Active and placebo products were randomly applied on the right or left side of the face. A restricted randomization list was computer-generated (PASS 11, version 11.0.8, PASS, LLC, Kaysville, UT, USA) using the “Efron’s biased coin” algorithm by an external statistician. The active product was a cream containing 1.5% of a standardized artichoke leaf extract (CYNAGE^TM, Bionap S.r.l., Piano Tavola Belpasso, CT, Italy). The extract contained (w/w) 1–3% chlorogenic acid and its derivatives. The complete ingredient list of the active product is: AQUA/WATER, GLYCERIN, ISOAMYL COCOATE, ETHYLHEXYL STEARATE, GLYCERYL STEARATE CITRATE, HYDROXYETHYLACRYLATE/SODIUM ACRYLOYDIMETHYLTAURATE COPOLYMER, MALTODEXTRIN, POLYISOBUTENE, PEG-7 TRIMETHYLOLPROPANE COCONUT ETHER, CYNARA SCOLIMUS LEAF EXTRACT, PHENOXYETHANOL, ETHYHEXYLGLYCERIN, BENZOIC ACID, DEHYDROACETIC ACID, HYDROXYACETOPHENONE, XANTHAN GUM, SODIUM PHYTATE, ALCOHOL, TOCOPHEROL, SODIUM HYDROXIDE. The placebo formula was the same as the active formula without the active ingredients (CYNARA SCOLYMUS LEAF EXTRACT and MALTODEXTRIN). Both the active and the placebo products were applied twice a day in the morning and in the evening on cleansed skin.

2.4. Outcomes

2.4.1. Skin Profilometry

Wrinkle depth and skin roughness (Ra parameter) were measured in the periocular area (“crow’s feet” wrinkles) using small-field PRIMOS^CR (Canfield Scientific GmbH, Bielefeld, Germany). The small-field PRIMOS^CR is a real 3D camera based on fringe projection, with a field of view of 45 × 30 × 25 mm (L × W × H) and a resolution of 20 × 20 × 2 μm (X,Y,Z). Subject repositioning was ensured by a stereotactic face device (Canfield Scientific GmbH, Bielefeld, Germany). The wrinkle depth was measured as the maximum length of the furrow over its transversal section. The Ra parameter was calculated as the average of the absolute values of profile heights of the lines within the measurement area.

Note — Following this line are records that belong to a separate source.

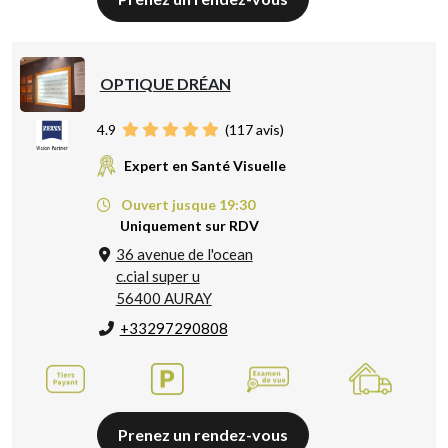
OPTIQUE DRÉAN
4.9
(
117
avis)
Expert en Santé Visuelle
Ouvert jusque 19:30
Uniquement sur RDV
36 avenue de l'ocean
c.cial super u
56400 AURAY
+33297290808
Prenez un rendez-vous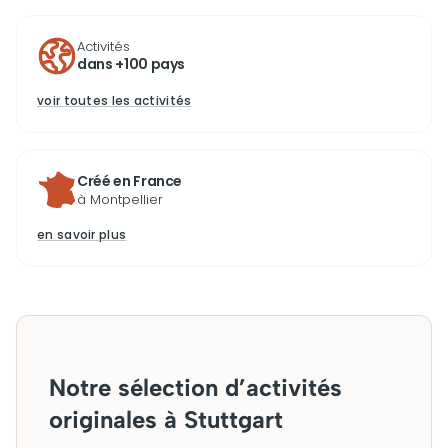
Activités
dans +100 pays
voir toutes les activités
Créé en France
à Montpellier
en savoir plus
Notre sélection d’activités
originales à Stuttgart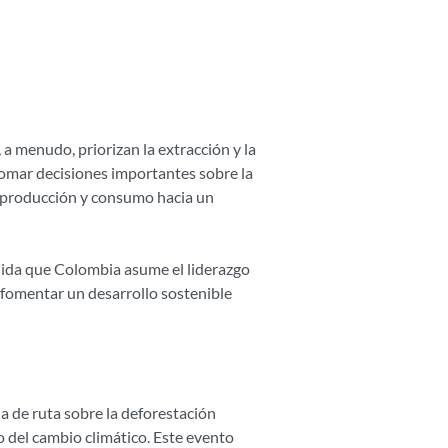
a menudo, priorizan la extracción y la
omar decisiones importantes sobre la
e producción y consumo hacia un
dida que Colombia asume el liderazgo
 fomentar un desarrollo sostenible
a de ruta sobre la deforestación
o del cambio climático. Este evento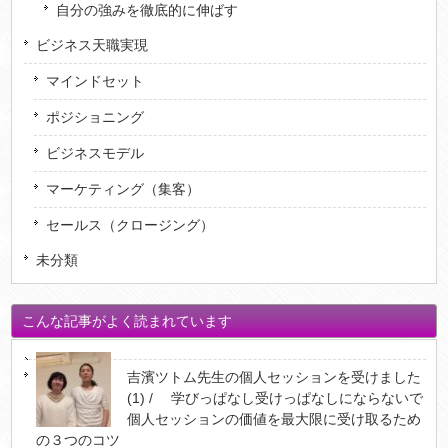
自分の強みを徹底的に伸ばす
ビジネス天職実現
マインドセット
ポジショニング
ビジネスモデル
マーケティング（集客）
セールス（クロージング）
未分類
こんな記事がよく読まれています
吉濱ツトム先生の個人セッションを受けました
(1) / 学びっぱなし受けっぱなしにならないで
個人セッションの価値を最大限に受け取るため
の３つのコツ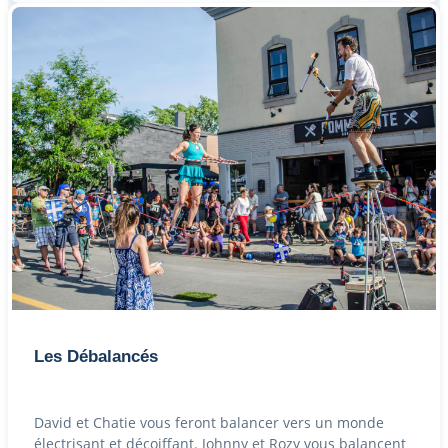
Les Débalancés
David et Chatie vous feront balancer vers un monde
électrisant et décoiffant. Johnny et Rozy vous balancent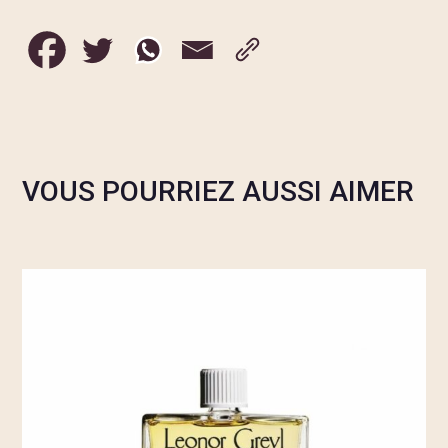
VOUS POURRIEZ AUSSI AIMER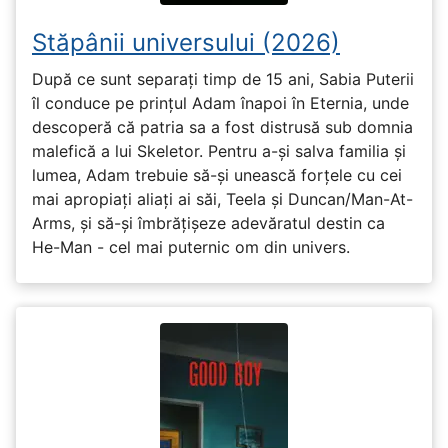
Stăpânii universului (2026)
După ce sunt separați timp de 15 ani, Sabia Puterii
îl conduce pe prințul Adam înapoi în Eternia, unde
descoperă că patria sa a fost distrusă sub domnia
malefică a lui Skeletor. Pentru a-și salva familia și
lumea, Adam trebuie să-și unească forțele cu cei
mai apropiați aliați ai săi, Teela și Duncan/Man-At-
Arms, și să-și îmbrățișeze adevăratul destin ca
He-Man - cel mai puternic om din univers.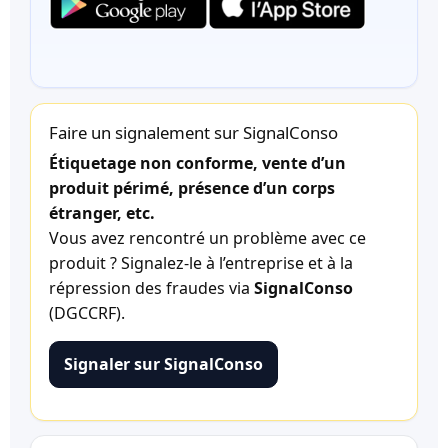
Faire un signalement sur SignalConso
Étiquetage non conforme, vente d’un
produit périmé, présence d’un corps
étranger, etc.
Vous avez rencontré un problème avec ce
produit ? Signalez-le à l’entreprise et à la
répression des fraudes via
SignalConso
(DGCCRF).
Signaler sur SignalConso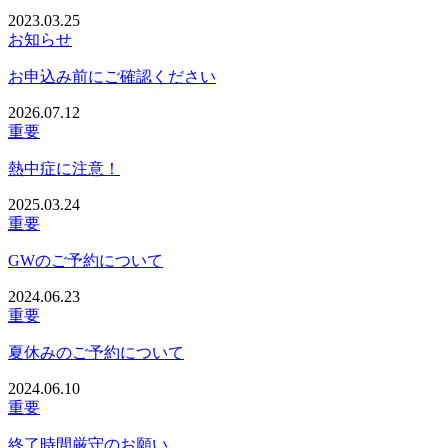
2023.03.25
お知らせ
お申込み前にご確認ください
2026.07.12
重要
熱中症に注意！
2025.03.24
重要
GWのご予約について
2024.06.23
重要
夏休みのご予約について
2024.06.10
重要
終了時間厳守のお願い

The wrinkle depth measurements were integrated in a calibration curve correlating age with the wrinkle depth to calculate the biological age or the “younger skin effect”.

2.4.2. Skin Radiance

Skin radiance was measured by a spectrophotometer/colorimeter CM-700D (Konica Minolta, Tokyo, Japan). The measured parameter was the 8° gloss (gloss value with the specular reflection in the direction of 8°).

2.4.3. Biochemical Parameters

The total skin antioxidant capacity and skin inflammation were measured on using skin strippings. Non-invasive skin sampling was carried out using Corneofix^® foils (Courage + Khazaka Electronic, Köln, Germany) (Figure S1). Ten strippings were collected under standard pressure conditions. The first stripping was discharged, while stripping no. 2 and 3 and stripping no. 2 to 11 were collected and stored at −80 °C for a Ferric Reducing Antioxidant Power (FRAP) assay and TNF-α dosage, respectively. The skin strippings for FRAP and TNF-a dosage tests were taken from two adjacent areas of the face.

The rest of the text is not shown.